Raise Your Hand if You’re Not a Spy

The summer is approaching its halfway mark. My work routine is well established and I eat an absurdly well prepared lunch every day. Most importantly, I have a great group of friends with which to play a nearly endless stream of games. For whatever reason, a good half of these games – Resistance, Avalon, Coup, One Night: Ultimate Werewolf, and Spyfall –  are centered around the mechanic of hidden roles. At the beginning of each game, each player is given a hidden role that determines what “team” they are playing on. For the bulk of these games, there are “the good guys” (hitherto the Resistance) and “the bad guys” (hitherto the Spies). The spies are trying to screw up the course of the game enough to claim victory, whereas the resistance is trying to determine who the spies are so that they can exclude them from deliberation and thus ensure that they win the game. If the spies are too obvious about their allegiance, their identity will be blown and they will lose the game. However, if they are too subtle, they won’t affect the game enough to tilt the balance in their favor. Meanwhile, the Resistance must determine who the spies are to avoid casting blame on another innocent member, and being targeted as spies themselves.

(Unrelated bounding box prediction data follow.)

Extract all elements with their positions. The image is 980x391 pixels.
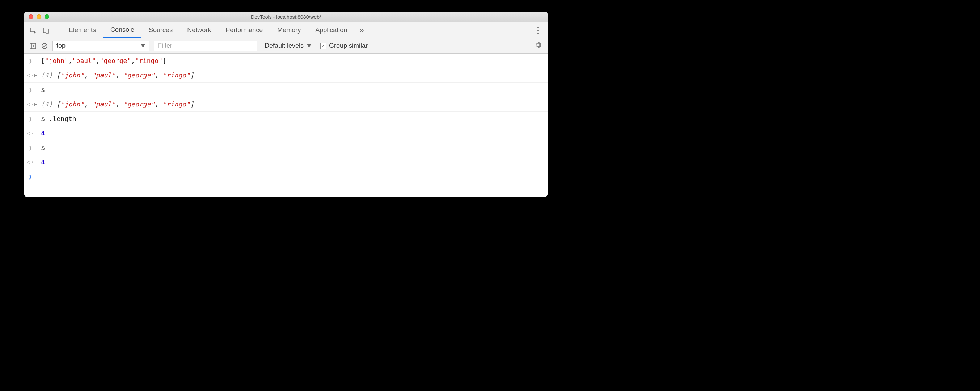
tabstrip-right <box>523 26 547 35</box>
divider <box>527 26 527 35</box>
context-selector[interactable]: top ▼ <box>52 41 150 51</box>
console-output-row: <·▶(4) ["john", "paul", "george", "ringo… <box>24 68 547 83</box>
token: , <box>131 57 135 64</box>
input-marker-icon: ❯ <box>26 143 34 152</box>
spacer <box>34 172 41 173</box>
chevron-down-icon: ▼ <box>140 42 146 49</box>
input-marker-icon: ❯ <box>26 114 34 123</box>
token: "george" <box>123 71 155 79</box>
token: $_.length <box>41 115 76 122</box>
expand-icon[interactable]: ▶ <box>34 70 41 79</box>
tabstrip-left-icons <box>24 26 54 34</box>
expand-icon[interactable]: ▶ <box>34 99 41 108</box>
console-line: (4) ["john", "paul", "george", "ringo"] <box>41 99 545 109</box>
spacer <box>34 85 41 86</box>
inspect-icon[interactable] <box>29 26 37 34</box>
console-output-row: <·4 <box>24 155 547 169</box>
console-line: $_ <box>41 85 545 94</box>
more-tabs-icon[interactable]: » <box>354 26 369 35</box>
chevron-down-icon: ▼ <box>306 42 312 49</box>
token: $_ <box>41 86 49 93</box>
token: "george" <box>123 100 155 108</box>
token: , <box>84 100 92 108</box>
tab-application[interactable]: Application <box>308 22 354 38</box>
token: , <box>84 71 92 79</box>
kebab-menu-icon[interactable] <box>532 27 544 34</box>
titlebar: DevTools - localhost:8080/web/ <box>24 11 547 22</box>
spacer <box>34 56 41 57</box>
console-input-row: ❯["john","paul","george","ringo"] <box>24 54 547 68</box>
output-marker-icon: <· <box>26 128 34 138</box>
token: "paul" <box>72 57 96 64</box>
console-line: $_ <box>41 143 545 152</box>
tab-memory[interactable]: Memory <box>270 22 308 38</box>
group-similar-toggle[interactable]: ✓ Group similar <box>320 42 368 49</box>
console-line: 4 <box>41 157 545 167</box>
console-line: 4 <box>41 128 545 138</box>
token: (4) <box>41 71 56 79</box>
console-input-row: ❯$_ <box>24 140 547 155</box>
output-marker-icon: <· <box>26 157 34 167</box>
tabstrip: ElementsConsoleSourcesNetworkPerformance… <box>24 22 547 38</box>
console-output[interactable]: ❯["john","paul","george","ringo"]<·▶(4) … <box>24 54 547 197</box>
token: , <box>96 57 100 64</box>
tab-performance[interactable]: Performance <box>218 22 270 38</box>
token: "ringo" <box>162 100 190 108</box>
token: (4) <box>41 100 56 108</box>
tab-console[interactable]: Console <box>103 22 142 38</box>
console-input-row: ❯$_ <box>24 83 547 97</box>
device-toggle-icon[interactable] <box>42 26 50 34</box>
maximize-icon[interactable] <box>45 14 49 19</box>
token: , <box>154 71 162 79</box>
token: "paul" <box>92 100 115 108</box>
output-marker-icon: <· <box>26 99 34 109</box>
tab-network[interactable]: Network <box>180 22 218 38</box>
log-levels-selector[interactable]: Default levels ▼ <box>264 42 312 49</box>
window-controls <box>24 14 49 19</box>
spacer <box>34 114 41 115</box>
divider <box>57 26 58 35</box>
devtools-window: DevTools - localhost:8080/web/ ElementsC… <box>24 11 547 197</box>
console-line: ["john","paul","george","ringo"] <box>41 56 545 65</box>
clear-console-icon[interactable] <box>39 43 50 49</box>
token: [ <box>56 100 60 108</box>
settings-gear-icon[interactable] <box>531 41 545 50</box>
console-line[interactable] <box>41 172 545 181</box>
prompt-marker-icon: ❯ <box>26 172 34 181</box>
token: "ringo" <box>162 71 190 79</box>
input-marker-icon: ❯ <box>26 56 34 65</box>
tab-elements[interactable]: Elements <box>62 22 103 38</box>
spacer <box>34 157 41 159</box>
token: [ <box>41 57 45 64</box>
tabs: ElementsConsoleSourcesNetworkPerformance… <box>62 22 354 38</box>
console-output-row: <·▶(4) ["john", "paul", "george", "ringo… <box>24 97 547 112</box>
token: "paul" <box>92 71 115 79</box>
console-prompt-row: ❯ <box>24 169 547 184</box>
token: , <box>115 71 123 79</box>
filter-input[interactable] <box>154 41 257 51</box>
group-similar-label: Group similar <box>329 42 368 49</box>
console-line: (4) ["john", "paul", "george", "ringo"] <box>41 70 545 80</box>
output-marker-icon: <· <box>26 70 34 80</box>
token: [ <box>56 71 60 79</box>
toggle-drawer-icon[interactable] <box>27 43 39 49</box>
tab-sources[interactable]: Sources <box>142 22 180 38</box>
minimize-icon[interactable] <box>37 14 41 19</box>
input-marker-icon: ❯ <box>26 85 34 94</box>
close-icon[interactable] <box>29 14 33 19</box>
console-line: $_.length <box>41 114 545 123</box>
token: ] <box>190 100 194 108</box>
svg-rect-2 <box>46 29 49 33</box>
token: "john" <box>60 100 84 108</box>
token: , <box>115 100 123 108</box>
token: "john" <box>60 71 84 79</box>
token: ] <box>162 57 167 64</box>
checkbox-icon: ✓ <box>320 43 326 49</box>
svg-line-6 <box>43 44 46 48</box>
token: "ringo" <box>135 57 162 64</box>
spacer <box>34 128 41 129</box>
token: , <box>68 57 72 64</box>
token: 4 <box>41 158 45 166</box>
console-toolbar: top ▼ Default levels ▼ ✓ Group similar <box>24 38 547 54</box>
spacer <box>34 143 41 144</box>
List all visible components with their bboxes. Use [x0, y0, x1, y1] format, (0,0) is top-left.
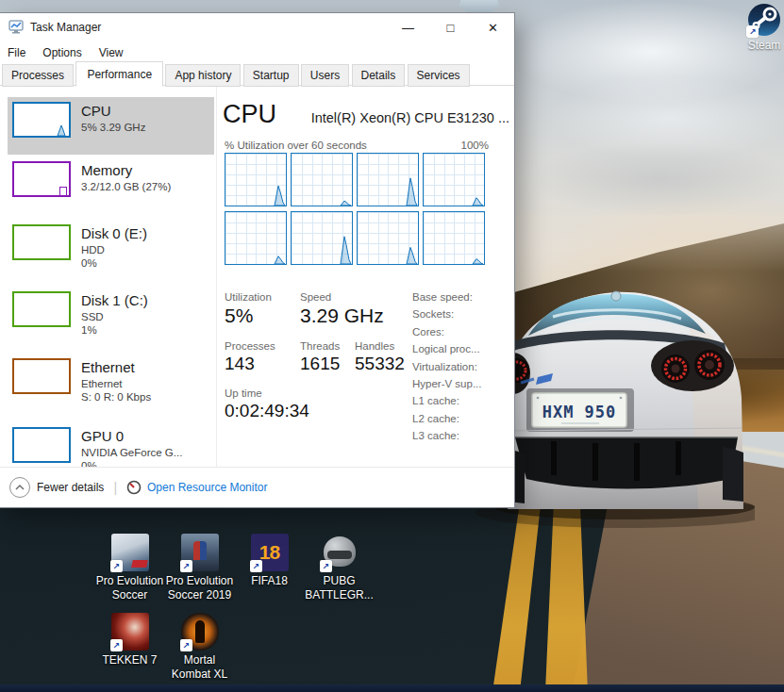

The games test your ability to lie, and more importantly, how trustworthy you are to the other players. The first few times I played each game I did the whole song and dance. When I was on the good guy side I analyzed every word, trying to divine the spies from fellow resistance. When a spy, I threw around just enough blame to continue being included in the action, and contributed to the find-the-spy analysis. After two to three plays of each game, however, I was repeatedly struck with the realization that each game is not totally independent. There is a crucial game element that is not refreshed by game, that changes the time bounds on optimal play from an hour to a few months. Do you know what it is?

Before I reveal and elaborate on this game piece, we must take a detour into game theory to show why it will become a problem. So hold the suspense for a moment and put your learning cap on. In The Prisoner’s Dilemma (sorry if you’ve already studied it three times), two men are arrested at the scene of a murder. The police know they are guilty, but lack the evidence to close the case. The only thing that could get the murderers in jail is for the criminals to either confess (not likely) or rat out the other murder. Immediately upon entrance to the police station the two men are placed into separate rooms and are not able to communicate with one another. Fortunately for the police, each man was holding jewelry from the scene of the crime when they were apprehended. Thus, if the police fail to convict the men for murder, they still have theft as a much smaller but non-trivial conviction. Hoping to use this smaller conviction as a counter weight, they police present both men with the following set of possibilities:

  • If you confess to your guilt and you were in a pair, you’ll go to jail for murder for 20 years
  • If you confess to your guilt and it was just you, you’ll go to jail for 30 years
  • If you’re innocent, you’ll still go to jail for theft, for 6 months to a year
  • However, if you’re truly innocent and help us out by ratting out your partner, we’ll let you go free

We define a strategy as a function that, given what your opponent does, outputs what you decide to do. For example, one strategy is to always mirror your opponent – Confess if your opponent confesses, stay silent if your opponent stays silent.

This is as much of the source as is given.